_Exercise_
Collect all lines containing the word "clients" from the data.

Collected data:
☆ ☆ ☆ ☆ ☆ ☆ ☆

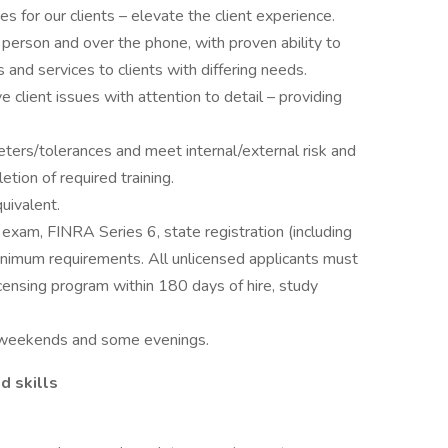
s for our clients – elevate the client experience.
 person and over the phone, with proven ability to
s and services to clients with differing needs.
ve client issues with attention to detail – providing
ters/tolerances and meet internal/external risk and
etion of required training.
uivalent.
 exam, FINRA Series 6, state registration (including
 minimum requirements. All unlicensed applicants must
icensing program within 180 days of hire, study
ng weekends and some evenings.
d skills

☆ ☆ ☆ ☆ ☆ ☆ ☆

_Response box_
s for our clients – elevate the client experience.
s and services to clients with differing needs.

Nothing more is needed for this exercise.